Humbly, I’ll remember that…

“I am rarely granted what I ask for but always given what I need.”

Keeping Score

I’d written a litany of unanswered prayers, and a few were noteworthy.

Indeed, I’d asked for relief and healing in my marriage, a sense of my own financial security when my children were small, and life for children unborn.

What might answered prayers have looked like?

Well, because the Divine has a sense of humor – I have had to face this head-on.

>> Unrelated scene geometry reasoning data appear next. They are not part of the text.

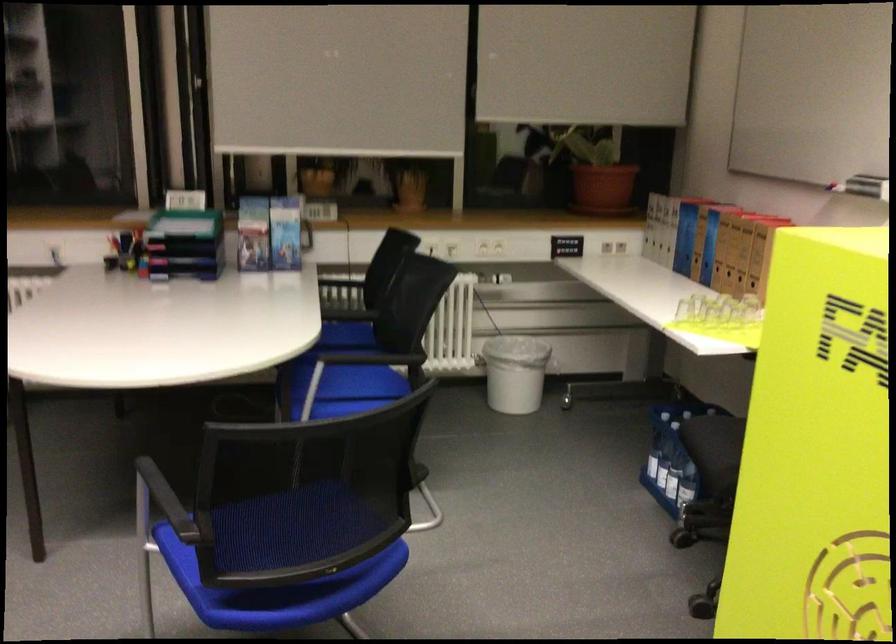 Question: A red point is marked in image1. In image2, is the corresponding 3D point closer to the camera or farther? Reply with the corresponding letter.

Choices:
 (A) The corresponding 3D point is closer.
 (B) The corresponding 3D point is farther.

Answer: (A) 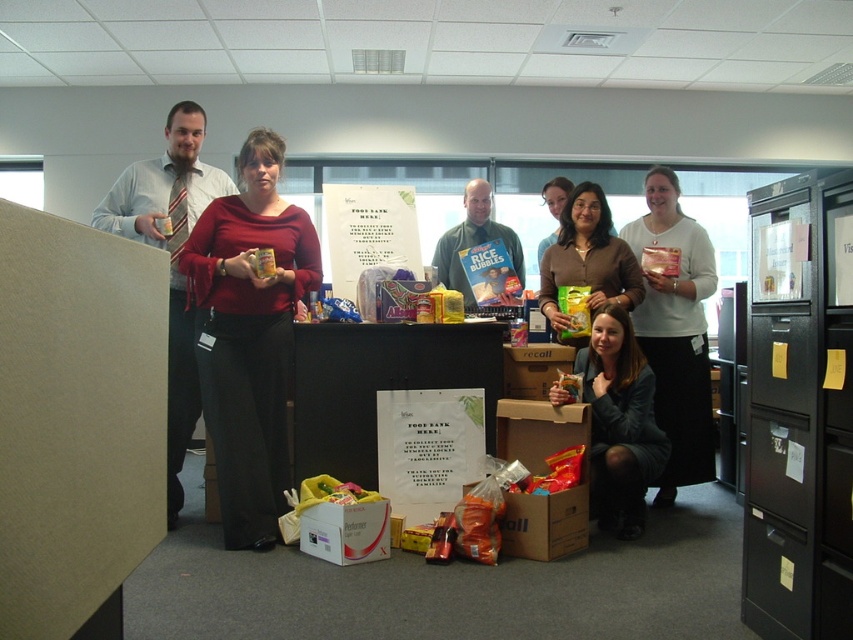 Question: Which of the following is the farthest from the observer?

Choices:
 (A) matte tie at left
 (B) cardboard sign at center
 (C) matte red sweater at center

Answer: (B)

Question: Can you confirm if cardboard sign at center is positioned to the right of matte brown hair at center?

Choices:
 (A) yes
 (B) no

Answer: (B)

Question: Does cardboard box at lower center have a greater width compared to matte brown hair at center?

Choices:
 (A) no
 (B) yes

Answer: (B)

Question: Is matte white shirt at center thinner than brown matte snack packet at center?

Choices:
 (A) no
 (B) yes

Answer: (B)

Question: Which of the following is the closest to the observer?

Choices:
 (A) recall cardboard box at center
 (B) matte black jacket at lower center

Answer: (B)

Question: Based on their relative distances, which object is farther from the white cardboard box at center?

Choices:
 (A) matte green shirt at center
 (B) matte black jacket at lower center
 (C) matte white shirt at center

Answer: (A) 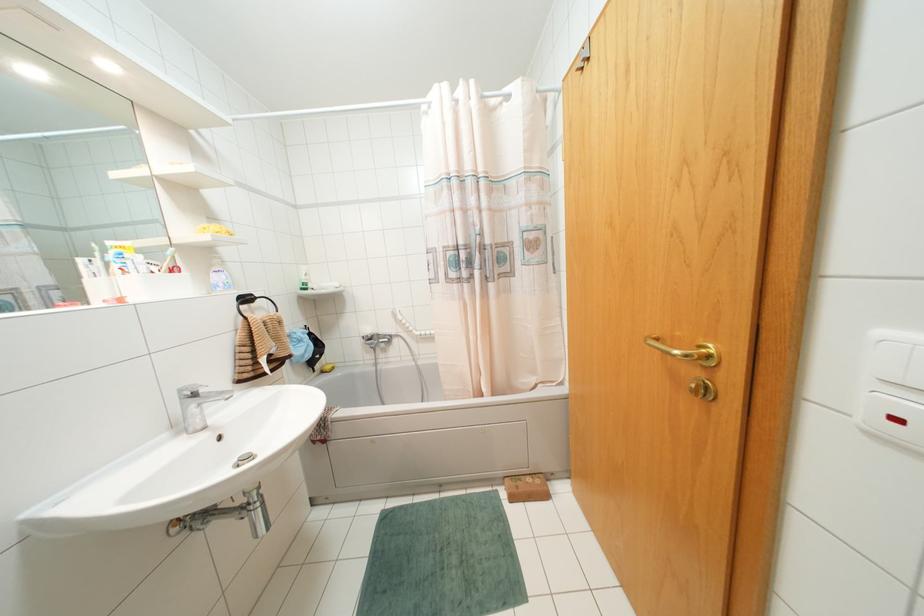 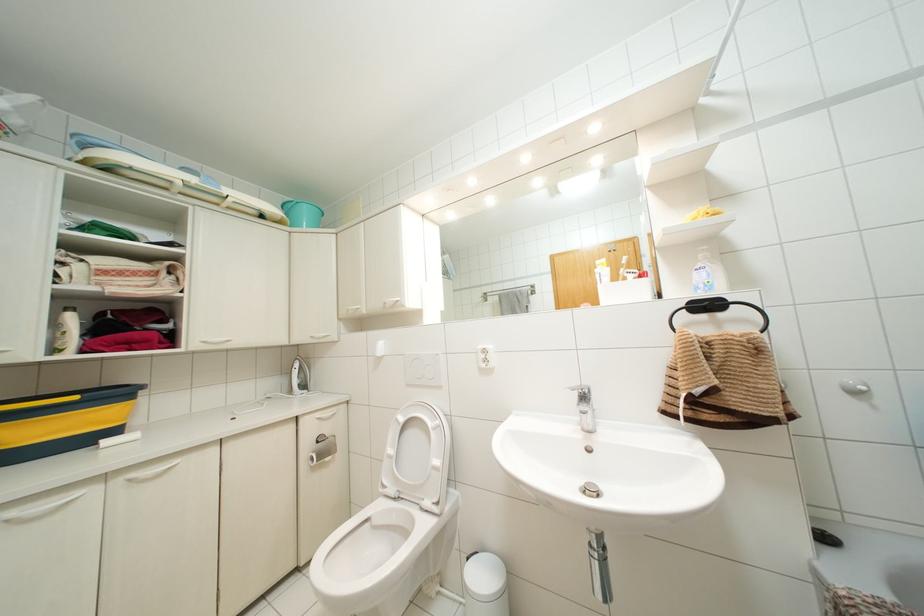 Locate, in the second image, the point that corresponds to [223,276] in the first image.

(703, 274)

  • My children’s father has remarried. He is well-loved, and they’ve been embraced by a new extended family, with the added benefit of step-siblings. He and I no longer know love qualified by our disappointment. We found each other very young and thought what we saw in each other was what we wanted (largely to be different people from our parents).It was not what we could deliver after our children were born. The imprints of our original families were overwhelming.  Imposing my will to “make it work” would not have allowed any of us to move happily forward.
  • “Enough money” – well, we do come to learn there is never enough (10% more would surely make life easier). Whatever I thought enough was, I wouldn’t have learned the assortment of skills gained while working myriad part-time jobs. Moving into this life stage, I find I am grateful. Not a single one of the skills I learned or contacts I made goes untapped. I needed every one of those lessons and experiences.
  • Life for children unborn; I have the gift of three grown children for whom my attentions are frightfully inadequate (back to enough, I know). They all want something more or different from me – and had there been four or five of them, would the stories of these three be as they were meant to be?

Above all, I know now that the reality of the “what if” would have been disastrous.

Oh, I’d have gotten my way and…

None of the happiness I now know could have come to be.

Even with this proof, I rise every morning struggling to get out of the way of my willful, judging self.

I rise wanting other people to treat me better (really, their world is about me?)

I want specific opportunities to become apparent (really, isn’t it arrogant to think I have envisioned the best of all possibilities?)

And I want sunny days! (really, next winter’s sweater will come from a thirsty sheep?).

Lastly, I now know to begin with – “Deliver me from the evil that is my willfulness into the redemption that is simply letting go“.

For more on #MorningPages see – Personal Change Management, The Tools or Guardian columnist Oliver Burkeman’s article: This column will change your life: Morning Pages.




The Language of Spirit

“Everything I write is for spiritual reasons—to help people keep their spirits up, to help transform misery into laughter or healing, to help people remember the truth of their spiritual identities.”

Anne LaMott 

There is a language in the recovery community sometimes taken for granted and confusing when spoken outside “the rooms”.  There is much talk of god and spirit.  I use the lower case and mean no disrespect. Those of us committed to change respect that we relate to the god of our understanding, each in our own way.  Those folks who came to this commitment to change their lives through traditional 12 step programs learned this on walking into those rooms.

All one need come to believe is that there is a power in the universe greater than themselves.  For some, broken and bent by the religion practiced in their families of origin – there was comfort and freedom in believing that it wasn’t a patriarchal or king-like deity at the helm, it was simply: Good Orderly Direction. Others seemed perfectly comfortable with embracing the idea that whatever the creative energy in the universe that ordains the rising & setting of the sun, the abundance of spring, all the mystery, random smashing atoms if you will, comes down to a power greater than themselves.

“…the truth of your spiritual identity”….

for my purposes I will refer to it from time to time as god, which is to say the god of my personal understanding. For you, please read simply the god of your understanding or – the self.

That which is the finest in you – the human being vs. the human doing.